What the task requires: In the material below, find the line with "ВЫ ДОСТАВЛЯЕТЕ" and the line with "2014’ten beri Dogecoin", then output both and every line between them exactly, omitting pictures.

Source material:
· · · · ·
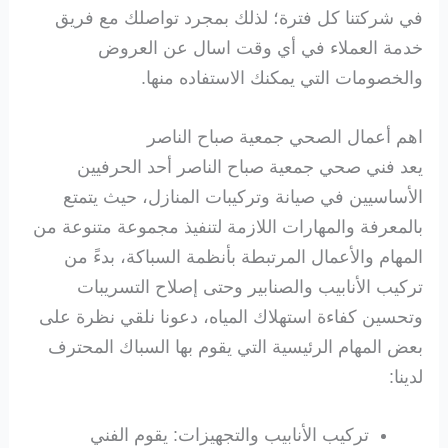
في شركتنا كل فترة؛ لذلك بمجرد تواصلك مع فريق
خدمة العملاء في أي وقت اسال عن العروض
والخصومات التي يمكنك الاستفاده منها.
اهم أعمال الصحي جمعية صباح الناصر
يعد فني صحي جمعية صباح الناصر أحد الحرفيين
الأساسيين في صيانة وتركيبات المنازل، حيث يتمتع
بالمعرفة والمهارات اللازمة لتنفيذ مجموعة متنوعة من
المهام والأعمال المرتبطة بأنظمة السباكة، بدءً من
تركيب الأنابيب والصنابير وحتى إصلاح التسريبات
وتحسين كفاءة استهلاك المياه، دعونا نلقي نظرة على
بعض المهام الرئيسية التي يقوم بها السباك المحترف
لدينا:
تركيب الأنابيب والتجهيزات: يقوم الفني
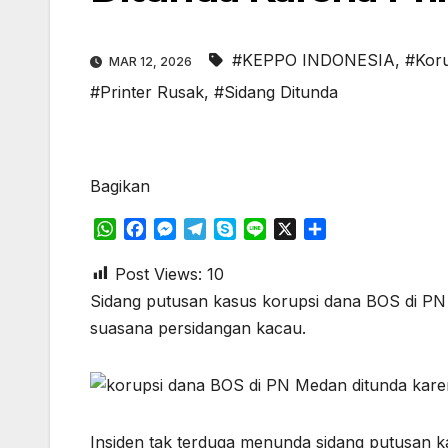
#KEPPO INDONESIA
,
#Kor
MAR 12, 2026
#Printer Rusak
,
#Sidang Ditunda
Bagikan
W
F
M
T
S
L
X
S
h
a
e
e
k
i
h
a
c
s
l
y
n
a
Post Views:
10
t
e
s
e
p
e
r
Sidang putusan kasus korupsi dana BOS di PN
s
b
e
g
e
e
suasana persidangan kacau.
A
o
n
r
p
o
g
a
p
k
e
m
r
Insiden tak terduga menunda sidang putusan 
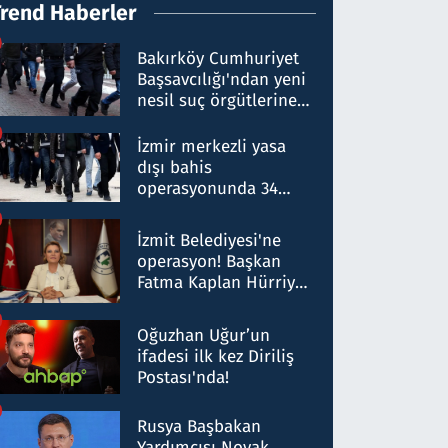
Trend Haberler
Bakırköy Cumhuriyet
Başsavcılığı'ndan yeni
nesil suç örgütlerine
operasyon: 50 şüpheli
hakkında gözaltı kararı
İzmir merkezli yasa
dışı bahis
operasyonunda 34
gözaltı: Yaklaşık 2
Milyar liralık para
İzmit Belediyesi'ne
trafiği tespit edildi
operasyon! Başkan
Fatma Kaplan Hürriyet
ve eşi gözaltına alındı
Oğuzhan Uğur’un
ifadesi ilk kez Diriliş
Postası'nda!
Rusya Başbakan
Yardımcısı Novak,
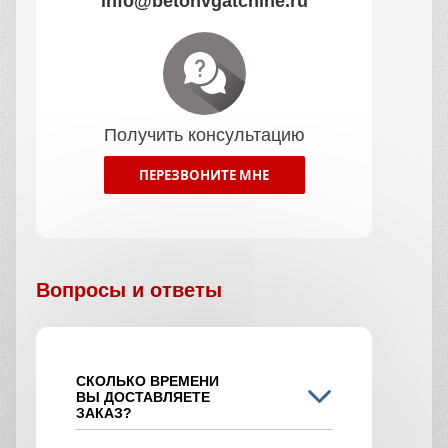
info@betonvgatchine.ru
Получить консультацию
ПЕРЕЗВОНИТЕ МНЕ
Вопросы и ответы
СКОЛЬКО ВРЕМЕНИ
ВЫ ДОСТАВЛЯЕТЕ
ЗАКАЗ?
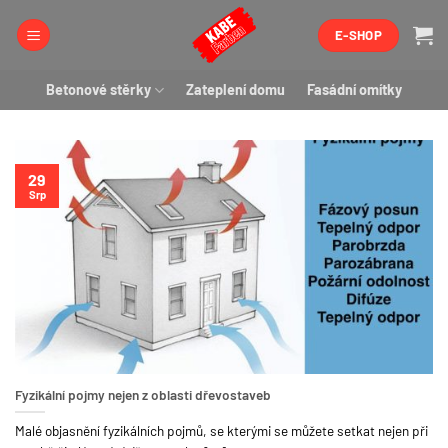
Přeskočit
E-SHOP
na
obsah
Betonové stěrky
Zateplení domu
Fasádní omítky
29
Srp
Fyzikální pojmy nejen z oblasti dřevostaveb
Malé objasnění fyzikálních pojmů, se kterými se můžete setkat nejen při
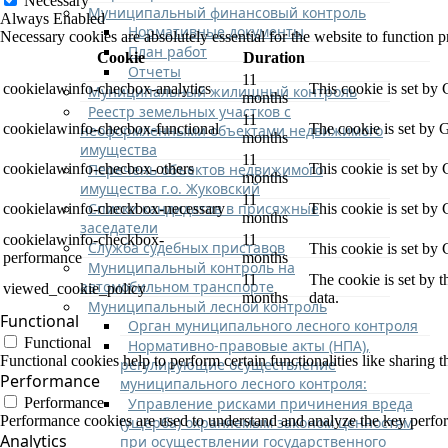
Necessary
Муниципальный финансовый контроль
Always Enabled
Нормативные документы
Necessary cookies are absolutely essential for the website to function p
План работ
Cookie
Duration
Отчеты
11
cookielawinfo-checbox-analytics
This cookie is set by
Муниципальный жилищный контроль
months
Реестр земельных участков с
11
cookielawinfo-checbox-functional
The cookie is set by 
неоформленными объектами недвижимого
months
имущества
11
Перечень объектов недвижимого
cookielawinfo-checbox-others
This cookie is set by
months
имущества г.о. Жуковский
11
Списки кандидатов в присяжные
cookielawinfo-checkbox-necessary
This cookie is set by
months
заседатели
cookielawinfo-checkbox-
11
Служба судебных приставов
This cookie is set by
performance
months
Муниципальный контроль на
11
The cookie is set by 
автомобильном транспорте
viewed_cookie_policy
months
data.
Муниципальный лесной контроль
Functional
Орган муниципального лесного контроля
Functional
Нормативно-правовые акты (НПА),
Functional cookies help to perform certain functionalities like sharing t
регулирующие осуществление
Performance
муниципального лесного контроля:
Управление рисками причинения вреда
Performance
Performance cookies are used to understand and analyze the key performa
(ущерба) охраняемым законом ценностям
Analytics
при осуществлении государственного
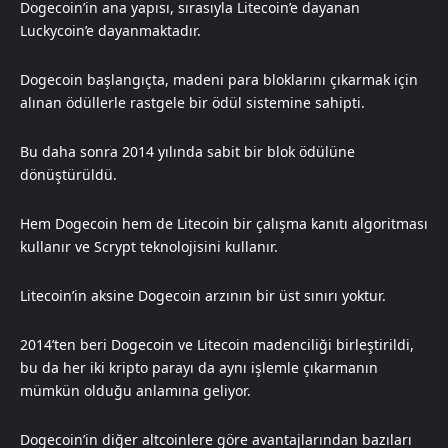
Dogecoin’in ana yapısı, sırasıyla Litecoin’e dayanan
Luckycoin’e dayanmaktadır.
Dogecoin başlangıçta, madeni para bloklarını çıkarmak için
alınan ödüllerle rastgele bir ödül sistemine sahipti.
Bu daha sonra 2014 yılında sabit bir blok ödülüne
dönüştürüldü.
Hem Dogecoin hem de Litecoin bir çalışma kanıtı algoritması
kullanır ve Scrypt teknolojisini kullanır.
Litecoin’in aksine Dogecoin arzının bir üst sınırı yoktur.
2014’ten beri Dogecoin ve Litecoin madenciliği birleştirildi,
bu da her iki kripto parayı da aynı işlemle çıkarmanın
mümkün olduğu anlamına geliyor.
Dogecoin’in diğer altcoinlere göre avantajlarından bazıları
· · · · ·
Solved problem:
ВЫ ДОСТАВЛЯЕТЕ
ЗАКАЗ?
Přeskočit
E-SHOP
na
obsah
Betonové stěrky
Zateplení domu
Fasádní omítky
29
Srp
Fyzikální pojmy nejen z oblasti dřevostaveb
Malé objasnění fyzikálních pojmů, se kterými se můžete setkat nejen při
Necessary
Муниципальный финансовый контроль
Always Enabled
Нормативные документы
Necessary cookies are absolutely essential for the website to function p
План работ
Cookie
Duration
Отчеты
11
cookielawinfo-checbox-analytics
This cookie is set by
Муниципальный жилищный контроль
months
Реестр земельных участков с
11
cookielawinfo-checbox-functional
The cookie is set by 
неоформленными объектами недвижимого
months
имущества
11
Перечень объектов недвижимого
cookielawinfo-checbox-others
This cookie is set by
months
имущества г.о. Жуковский
11
Списки кандидатов в присяжные
cookielawinfo-checkbox-necessary
This cookie is set by
months
заседатели
cookielawinfo-checkbox-
11
Служба судебных приставов
This cookie is set by
performance
months
Муниципальный контроль на
11
The cookie is set by 
автомобильном транспорте
viewed_cookie_policy
months
data.
Муниципальный лесной контроль
Functional
Орган муниципального лесного контроля
Functional
Нормативно-правовые акты (НПА),
Functional cookies help to perform certain functionalities like sharing t
регулирующие осуществление
Performance
муниципального лесного контроля:
Управление рисками причинения вреда
Performance
Performance cookies are used to understand and analyze the key performa
(ущерба) охраняемым законом ценностям
Analytics
при осуществлении государственного
Dogecoin’in ana yapısı, sırasıyla Litecoin’e dayanan
Luckycoin’e dayanmaktadır.
Dogecoin başlangıçta, madeni para bloklarını çıkarmak için
alınan ödüllerle rastgele bir ödül sistemine sahipti.
Bu daha sonra 2014 yılında sabit bir blok ödülüne
dönüştürüldü.
Hem Dogecoin hem de Litecoin bir çalışma kanıtı algoritması
kullanır ve Scrypt teknolojisini kullanır.
Litecoin’in aksine Dogecoin arzının bir üst sınırı yoktur.
2014’ten beri Dogecoin ve Litecoin madenciliği birleştirildi,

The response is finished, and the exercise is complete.